_ACTIVITY_:
Leaving every picture out, repeat all of the entries below exactly.

─── DATA PROVIDED

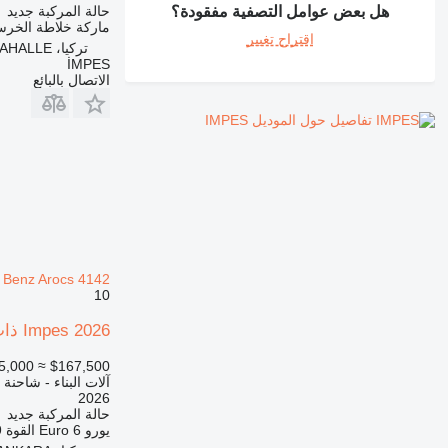
RM
حالة المركبة
جديد
هل بعض عوامل التصفية مفقودة؟
ماركة خلاطة الخرس
اقتراح تغيير
تركيا، ANKARA/YENİMAHALLE
İMPES
الاتصال بالبائع
تفاصيل حول الموديل IMPES
Benz Arocs 4142
10
Impes 2026 ذات شاسيه Mercedes-Benz Arocs 4142
5,000
≈ $167,500
آلات البناء - شاحنة
2026
حالة المركبة
جديد
يورو
Euro 6
القوة
09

──────

_SOLUTION TO THIS TASK_:
RM
حالة المركبة
جديد
هل بعض عوامل التصفية مفقودة؟
ماركة خلاطة الخرس
اقتراح تغيير
تركيا، ANKARA/YENİMAHALLE
İMPES
الاتصال بالبائع
تفاصيل حول الموديل IMPES
Benz Arocs 4142
10
Impes 2026 ذات شاسيه Mercedes-Benz Arocs 4142
5,000
≈ $167,500
آلات البناء - شاحنة
2026
حالة المركبة
جديد
يورو
Euro 6
القوة
09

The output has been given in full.